• [Task requirements] Every line below that holds "with" must be copied.

***

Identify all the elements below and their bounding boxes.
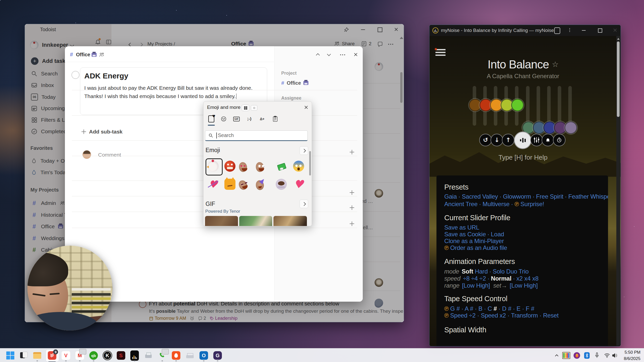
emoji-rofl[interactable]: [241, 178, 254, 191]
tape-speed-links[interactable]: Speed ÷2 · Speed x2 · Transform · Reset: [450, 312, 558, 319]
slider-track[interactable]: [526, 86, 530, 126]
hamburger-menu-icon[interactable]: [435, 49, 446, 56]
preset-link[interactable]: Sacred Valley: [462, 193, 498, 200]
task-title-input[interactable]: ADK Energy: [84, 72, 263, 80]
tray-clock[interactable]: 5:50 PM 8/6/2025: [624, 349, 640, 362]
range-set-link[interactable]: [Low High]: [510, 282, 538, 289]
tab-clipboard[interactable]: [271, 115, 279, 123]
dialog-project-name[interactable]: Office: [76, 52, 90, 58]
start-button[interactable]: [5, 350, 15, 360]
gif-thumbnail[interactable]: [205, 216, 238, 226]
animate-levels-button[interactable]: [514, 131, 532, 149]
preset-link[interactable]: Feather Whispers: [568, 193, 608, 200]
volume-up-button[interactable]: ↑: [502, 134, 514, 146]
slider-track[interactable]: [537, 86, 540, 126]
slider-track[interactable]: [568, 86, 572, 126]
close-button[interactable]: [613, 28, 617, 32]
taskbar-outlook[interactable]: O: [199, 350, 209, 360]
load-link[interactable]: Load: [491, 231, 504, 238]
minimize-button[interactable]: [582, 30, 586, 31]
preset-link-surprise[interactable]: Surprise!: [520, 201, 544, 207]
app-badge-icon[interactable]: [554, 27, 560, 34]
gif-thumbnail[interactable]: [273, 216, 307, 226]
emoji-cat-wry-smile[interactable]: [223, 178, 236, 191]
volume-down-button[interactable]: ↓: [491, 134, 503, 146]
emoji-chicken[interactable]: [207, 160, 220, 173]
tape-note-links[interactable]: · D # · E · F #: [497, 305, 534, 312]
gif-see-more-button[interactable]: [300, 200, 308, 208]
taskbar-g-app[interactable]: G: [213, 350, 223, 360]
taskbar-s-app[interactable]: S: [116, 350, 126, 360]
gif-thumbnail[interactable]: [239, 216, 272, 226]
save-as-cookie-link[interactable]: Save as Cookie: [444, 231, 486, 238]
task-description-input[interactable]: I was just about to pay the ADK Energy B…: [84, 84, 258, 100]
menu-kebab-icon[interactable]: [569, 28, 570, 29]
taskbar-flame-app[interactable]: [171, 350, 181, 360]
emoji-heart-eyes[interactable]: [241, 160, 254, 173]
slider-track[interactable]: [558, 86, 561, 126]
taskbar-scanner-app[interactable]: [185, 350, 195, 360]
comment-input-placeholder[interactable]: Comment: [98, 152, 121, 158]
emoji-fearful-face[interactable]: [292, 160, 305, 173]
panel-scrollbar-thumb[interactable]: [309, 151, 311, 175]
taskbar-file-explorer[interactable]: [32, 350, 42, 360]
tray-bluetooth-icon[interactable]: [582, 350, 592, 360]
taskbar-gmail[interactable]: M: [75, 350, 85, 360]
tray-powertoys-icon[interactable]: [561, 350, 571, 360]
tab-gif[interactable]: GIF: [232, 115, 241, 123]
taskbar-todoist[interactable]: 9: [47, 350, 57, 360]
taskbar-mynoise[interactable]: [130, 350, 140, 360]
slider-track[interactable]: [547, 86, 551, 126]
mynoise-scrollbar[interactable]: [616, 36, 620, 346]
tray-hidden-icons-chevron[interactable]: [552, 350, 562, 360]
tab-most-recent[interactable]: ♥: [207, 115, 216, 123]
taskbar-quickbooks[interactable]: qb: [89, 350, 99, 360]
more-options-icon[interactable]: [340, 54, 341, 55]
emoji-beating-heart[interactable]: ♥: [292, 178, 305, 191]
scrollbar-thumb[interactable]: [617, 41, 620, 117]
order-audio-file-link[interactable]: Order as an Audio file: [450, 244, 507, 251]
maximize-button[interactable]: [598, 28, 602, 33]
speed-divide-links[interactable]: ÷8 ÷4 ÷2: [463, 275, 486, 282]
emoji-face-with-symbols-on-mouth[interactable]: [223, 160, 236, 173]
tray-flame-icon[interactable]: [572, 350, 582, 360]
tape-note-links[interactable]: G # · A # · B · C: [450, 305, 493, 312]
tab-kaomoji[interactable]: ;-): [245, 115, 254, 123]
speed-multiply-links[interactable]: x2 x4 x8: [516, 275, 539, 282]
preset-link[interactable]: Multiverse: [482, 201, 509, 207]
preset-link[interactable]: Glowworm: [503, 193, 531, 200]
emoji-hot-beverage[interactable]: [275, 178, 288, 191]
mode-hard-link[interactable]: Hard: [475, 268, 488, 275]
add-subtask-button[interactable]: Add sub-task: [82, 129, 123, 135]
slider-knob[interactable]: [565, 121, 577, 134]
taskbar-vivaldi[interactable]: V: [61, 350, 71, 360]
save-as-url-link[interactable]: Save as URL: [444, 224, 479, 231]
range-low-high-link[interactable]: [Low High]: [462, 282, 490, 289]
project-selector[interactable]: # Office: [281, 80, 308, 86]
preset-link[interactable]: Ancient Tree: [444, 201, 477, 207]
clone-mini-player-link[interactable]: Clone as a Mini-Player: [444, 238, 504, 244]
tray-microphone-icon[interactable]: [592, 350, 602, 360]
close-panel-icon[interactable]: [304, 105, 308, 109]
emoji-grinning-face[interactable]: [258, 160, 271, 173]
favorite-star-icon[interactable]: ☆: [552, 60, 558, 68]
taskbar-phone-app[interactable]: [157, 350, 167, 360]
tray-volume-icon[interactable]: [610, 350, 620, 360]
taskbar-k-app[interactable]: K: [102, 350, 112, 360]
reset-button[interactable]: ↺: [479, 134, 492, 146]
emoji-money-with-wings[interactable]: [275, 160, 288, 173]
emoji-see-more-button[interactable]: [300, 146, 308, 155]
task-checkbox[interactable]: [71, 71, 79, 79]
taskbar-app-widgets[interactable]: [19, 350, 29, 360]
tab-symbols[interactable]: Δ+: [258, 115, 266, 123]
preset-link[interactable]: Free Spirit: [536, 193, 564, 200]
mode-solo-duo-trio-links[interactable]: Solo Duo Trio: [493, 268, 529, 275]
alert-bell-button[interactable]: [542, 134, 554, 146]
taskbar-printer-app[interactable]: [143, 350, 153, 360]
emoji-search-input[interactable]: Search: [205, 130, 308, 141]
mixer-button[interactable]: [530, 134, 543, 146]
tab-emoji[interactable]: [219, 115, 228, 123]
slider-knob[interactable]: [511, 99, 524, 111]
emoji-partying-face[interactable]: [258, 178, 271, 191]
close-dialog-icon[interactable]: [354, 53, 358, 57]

***

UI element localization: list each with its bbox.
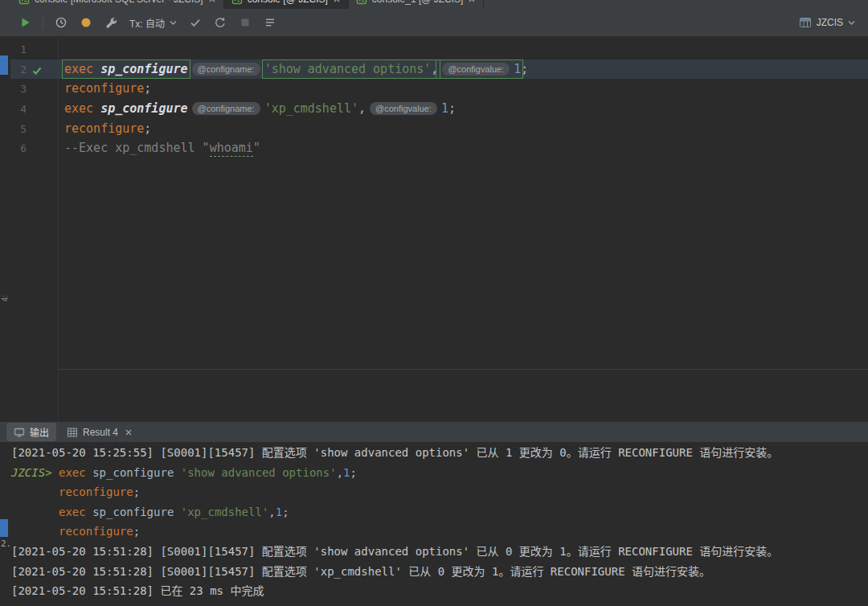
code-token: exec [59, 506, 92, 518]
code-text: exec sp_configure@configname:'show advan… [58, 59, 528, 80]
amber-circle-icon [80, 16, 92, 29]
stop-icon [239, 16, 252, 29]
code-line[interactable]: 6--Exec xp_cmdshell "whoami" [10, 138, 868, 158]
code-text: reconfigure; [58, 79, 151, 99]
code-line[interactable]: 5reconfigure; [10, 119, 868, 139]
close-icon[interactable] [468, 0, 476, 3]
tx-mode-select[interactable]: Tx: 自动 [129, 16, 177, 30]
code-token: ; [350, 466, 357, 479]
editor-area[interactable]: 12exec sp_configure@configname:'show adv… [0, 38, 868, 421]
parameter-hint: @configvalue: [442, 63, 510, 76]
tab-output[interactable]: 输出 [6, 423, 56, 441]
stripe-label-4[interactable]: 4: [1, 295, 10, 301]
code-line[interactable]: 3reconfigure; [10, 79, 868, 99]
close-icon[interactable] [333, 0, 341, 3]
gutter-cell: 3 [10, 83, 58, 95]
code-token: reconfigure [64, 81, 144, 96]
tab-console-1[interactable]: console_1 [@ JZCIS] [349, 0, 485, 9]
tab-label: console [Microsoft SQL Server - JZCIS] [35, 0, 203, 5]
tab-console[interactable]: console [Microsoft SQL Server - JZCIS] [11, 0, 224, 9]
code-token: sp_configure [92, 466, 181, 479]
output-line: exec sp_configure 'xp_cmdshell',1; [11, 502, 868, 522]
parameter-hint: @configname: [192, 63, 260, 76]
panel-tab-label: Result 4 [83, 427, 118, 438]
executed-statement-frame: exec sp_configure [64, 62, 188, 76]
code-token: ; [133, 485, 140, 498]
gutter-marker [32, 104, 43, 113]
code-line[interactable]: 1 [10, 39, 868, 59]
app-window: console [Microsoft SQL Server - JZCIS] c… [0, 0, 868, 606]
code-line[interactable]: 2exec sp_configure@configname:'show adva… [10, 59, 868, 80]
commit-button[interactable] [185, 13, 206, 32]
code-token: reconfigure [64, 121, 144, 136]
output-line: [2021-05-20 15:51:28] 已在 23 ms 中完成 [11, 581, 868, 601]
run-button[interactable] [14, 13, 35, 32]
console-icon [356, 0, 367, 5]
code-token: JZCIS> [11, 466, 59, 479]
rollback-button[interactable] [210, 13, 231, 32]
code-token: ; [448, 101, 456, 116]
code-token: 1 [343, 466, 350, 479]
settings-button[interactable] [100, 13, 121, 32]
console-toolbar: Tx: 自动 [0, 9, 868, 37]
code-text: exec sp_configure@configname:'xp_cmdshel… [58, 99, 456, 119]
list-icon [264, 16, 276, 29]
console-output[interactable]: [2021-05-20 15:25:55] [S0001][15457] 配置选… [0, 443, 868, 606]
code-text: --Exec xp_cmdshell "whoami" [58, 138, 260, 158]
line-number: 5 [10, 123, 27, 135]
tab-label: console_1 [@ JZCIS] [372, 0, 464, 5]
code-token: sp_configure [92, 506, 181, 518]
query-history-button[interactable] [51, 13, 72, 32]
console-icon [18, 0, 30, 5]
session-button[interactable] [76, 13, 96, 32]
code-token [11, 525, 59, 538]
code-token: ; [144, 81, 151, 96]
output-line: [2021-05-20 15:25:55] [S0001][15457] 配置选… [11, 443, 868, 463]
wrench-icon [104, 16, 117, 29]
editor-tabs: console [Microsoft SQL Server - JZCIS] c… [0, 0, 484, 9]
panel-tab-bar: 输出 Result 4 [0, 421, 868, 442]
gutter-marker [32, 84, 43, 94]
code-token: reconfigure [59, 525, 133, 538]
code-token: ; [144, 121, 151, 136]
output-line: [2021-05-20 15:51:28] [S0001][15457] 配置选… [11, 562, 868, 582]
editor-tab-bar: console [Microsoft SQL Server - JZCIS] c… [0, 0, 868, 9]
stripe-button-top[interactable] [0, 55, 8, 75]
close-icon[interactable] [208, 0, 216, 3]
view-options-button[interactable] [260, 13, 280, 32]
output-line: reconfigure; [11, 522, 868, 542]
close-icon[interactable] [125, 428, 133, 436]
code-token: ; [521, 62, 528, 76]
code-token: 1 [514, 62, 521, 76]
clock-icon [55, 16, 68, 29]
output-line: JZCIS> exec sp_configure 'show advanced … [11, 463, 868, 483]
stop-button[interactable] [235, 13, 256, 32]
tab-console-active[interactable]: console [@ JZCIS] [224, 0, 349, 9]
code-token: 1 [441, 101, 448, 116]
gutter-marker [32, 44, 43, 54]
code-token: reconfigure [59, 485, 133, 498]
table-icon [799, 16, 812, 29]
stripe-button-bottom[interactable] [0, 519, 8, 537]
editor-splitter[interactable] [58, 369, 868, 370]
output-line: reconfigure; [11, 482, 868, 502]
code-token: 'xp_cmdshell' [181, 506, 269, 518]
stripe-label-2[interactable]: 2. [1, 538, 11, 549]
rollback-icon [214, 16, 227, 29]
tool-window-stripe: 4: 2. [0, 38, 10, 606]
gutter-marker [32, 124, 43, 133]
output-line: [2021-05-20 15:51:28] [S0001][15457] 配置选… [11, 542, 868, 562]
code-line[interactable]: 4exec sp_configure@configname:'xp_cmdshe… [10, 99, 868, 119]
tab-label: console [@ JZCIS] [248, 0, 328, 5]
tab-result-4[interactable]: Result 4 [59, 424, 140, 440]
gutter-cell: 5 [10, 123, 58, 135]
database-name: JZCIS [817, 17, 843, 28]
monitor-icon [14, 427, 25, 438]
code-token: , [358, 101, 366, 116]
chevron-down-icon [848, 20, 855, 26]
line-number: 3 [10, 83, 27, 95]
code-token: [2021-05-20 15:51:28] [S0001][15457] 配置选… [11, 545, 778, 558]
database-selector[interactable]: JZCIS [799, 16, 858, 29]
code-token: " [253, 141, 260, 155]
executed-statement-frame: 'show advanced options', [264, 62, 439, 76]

***

• [Response area]
emoji-face-with-symbols-on-mouth[interactable]: [223, 160, 236, 173]
emoji-money-with-wings[interactable]: [275, 160, 288, 173]
UI element localization: list each with its bbox.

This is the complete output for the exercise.